Could Bitcoin Set New Records After Shaking Off Overleverage?

Posted on 19/03/2024 | 502 Views

BTCUSD witnessed a 12.5% dip in its value from March 14 to March 17, descending to AU$98,411.85 (US$64,545), which sparked significant buying interest around the AU$99,168 (US$65,000) level. Currently, despite the clearance of excessive leverage in Bitcoin futures, the community is evaluating whether BTC can breach its record peak of AU$112,390.98 (US$73,755).

 

Federal Reserve’s Monetary Policy Meeting in the Spotlight

There's speculation that investors are holding off on further cryptocurrency investments until the U.S. Federal Reserve's (Fed) monetary policy meeting on March 20, amid broad anticipation that interest rates will hold steady. This anticipation extends beyond immediate concerns, focusing on the Fed's assurance of the robust continuation of the economy.

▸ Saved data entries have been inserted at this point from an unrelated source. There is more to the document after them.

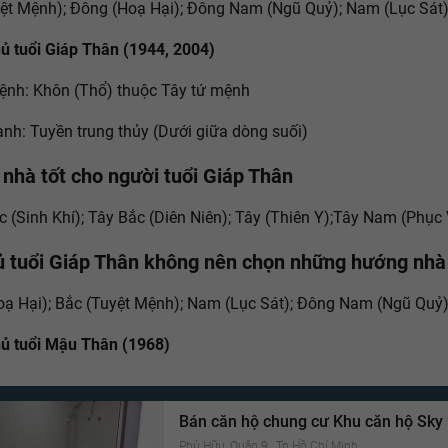
ệt Mệnh); Đông (Hoạ Hại); Đông Nam (Ngũ Quỷ); Nam (Lục Sát
hủ tuổi Giáp Thân (1944, 2004)
ệnh: Khôn (Thổ) thuộc Tây tứ mệnh
nh: Tuyền trung thủy (Dưới giữa dòng suối)
nhà tốt cho người tuổi Giáp Thân
 (Sinh Khí); Tây Bắc (Diên Niên); Tây (Thiên Y);Tây Nam (Phục 
ủ tuổi Giáp Thân không nên chọn những hướng nhà
ạ Hại); Bắc (Tuyệt Mệnh); Nam (Lục Sát); Đông Nam (Ngũ Quỷ
hủ tuổi Mậu Thân (1968)
Bán căn hộ chung cư Khu căn hộ Sky
Phú Hữu, Quận 9 , Tp Hồ Chí Minh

Another vital aspect of Bitcoin's future is the timeline for the Fed to halt the reduction of its AU$11.44 trillion (US$7.5 trillion) balance sheet. Generally, a more expansive Fed monetary stance implies more circulating money, favouring risk-on assets like Bitcoin.

Bitcoin USD and USM0 - Federal Reserve

 

U.S. Base Money, reflecting currency and reserves within the banking system, is typically curtailed through higher interest rates. This strategy, aiming to moderate or decrease money supply, discourages borrowing and expansion, helping to manage inflation.

Some analysts predict that Bitcoin's potential rally in 2024 is closely tied to the Fed shifting from contractionary to expansionary monetary policies. Such a move could be triggered by inflation dropping below 3% or the economy showing downturn signs. Hence, a prolonged period of high interest rates might dampen the prospects of a Bitcoin rally.

 

Bitcoin Futures and Stablecoin Demand Indicate a Positive Outlook

The anxiety around excessive leverage among Bitcoin investors, especially with the open interest in BTC futures reaching a record high in March, from AU$33.81 billion (US$22.2 billion) on Feb. 25 to AU$53.98 billion (US$35.5 billion) on March 14, has been a concern. Additionally, the leverage demand imbalance led to market distortions that are typically unsustainable.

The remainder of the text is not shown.